8) How long did it take to go from ideas stage to writing the last word?
I give myself the summer to think through the generality and then I start writing in the fall/autumn. The ambition is to have a first draft by Christmas day.
9) How did you come up with the title of your book?
About halfway through my wife and I start thinking about likely titles. For me they cannot be repeat titles of another book. And then I try desperately hard to get the title into the manuscript somewhere. That’s often fun!
10) Can you give us an insight into your characters?
Oh, goodness. Sam Green (female). Ex military intelligence sergeant medically discharged from injuries sustained in Afghanistan. She’s it. Described by one reviewer as ‘a female Jack Reacher, but more edgy and much more prone to tears’. She gets caught up in a West African conspiracy in book one, is employed by the UK’s Secret Intelligence Service in book 2 and 3, is sacked in book 4 … so for that book and book 5 she’s on her own. Sam is on the autistic spectrum (which makes her slightly savant – as a teacher I worked with a number of children ‘on the spectrum’) and is suffering from PTSD. She’s complex, but focused. Wily, but breakable. She doesn’t solve things on her own – she always gets help along the way. She is, so people tell me, lovable, if slightly odd. (I love her!)
Other characters are ones she meets along the way. There are two members of SIS who stay with her pretty much throughout. The antagonists also move through the series, with one or two not surviving the book, and a couple more joining the fray.
11) What process did you go through to get your book published?
Book one (Unsuspecting Hero) was self-published (I tried the traditional route). Book two (Fuelling the Fire) won a Kindle Scout contract and is still owned by Amazon. Book three (The Innocence of Trust) was self-published. As were book four (For Good Men To Do Nothing) and five (On The Back Foot To Hell). I self-edit with beta readers, I read aloud to my wife – which works really well – and I employ a professional proofreader. I do the covers myself … and, although I hate it, the typesetting.
12) What’s next for you writing wise?
Book six in the series (No Name). The tricky thing is keeping the series timeline accurate. I’m determined that Sam will get older as the books progress. As she loses her physicality, she’ll gain other attributes. By book fifteen I can see her a bit like Miss Marple …
1) If you could have any super power for the day which would you choose?
I’d be able to cure mental health issues at a glance. Thankfully, I’m currently fine, but our younger daughter has not been well since her teenage years. I’d like to be able to solve that.
2) Do you have any pets?
What, with all these characters in my head? Too much travelling to be fair on them.

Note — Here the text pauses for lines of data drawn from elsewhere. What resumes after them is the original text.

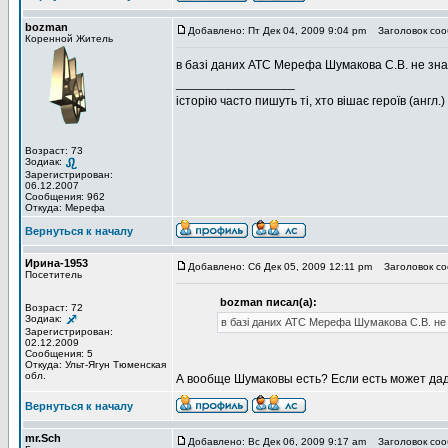
bozman
Добавлено: Пт Дек 04, 2009 9:04 pm
Заголовок соо
Коренной Житель
в базі даних АТС Мерефа Шумакова С.В. не зн
_________________
історію часто пишуть ті, хто вішає героїв (англ.)
Возраст: 73
Зодиак:
Зарегистрирован:
06.12.2007
Сообщения: 962
Откуда: Мерефа
Вернуться к началу
Ирина-1953
Добавлено: Сб Дек 05, 2009 12:11 pm
Заголовок со
Посетитель
bozman писал(а):
Возраст: 72
Зодиак:
в базі даних АТС Мерефа Шумакова С.В. не
Зарегистрирован:
02.12.2009
Сообщения: 5
Откуда: Ульт-Ягун Тюменская
обл.
А вообще Шумаковы есть? Если есть может дад
Вернуться к началу
mr.Sch
Добавлено: Вс Дек 06, 2009 9:17 am
Заголовок соо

3) If you decided to write an autobiography of your life, what would you call it?
Creative writing: the clue’s in the title.
4) Your book has been made into a feature film and you’ve been offered a cameo role, which part would you choose, or what would you be doing?
Definitely Freddie … yes, Freddie. He’s the main antagonist in On The Backfoot To Hell. Think The Mask meets Blofeld. I could really do that.
5) Where is your favourite holiday destination?
Serious answer: anywhere our motorhome takes us. Seaside is good, but so are mountains.
6) A baseball cap wearing, talking duck casually wanders into your room, what is the first thing he says to you?
‘Is this your hat?’
I would like to say a big thank you to Roland Ladley for sharing with us details of his writing life and for a wonderful interview.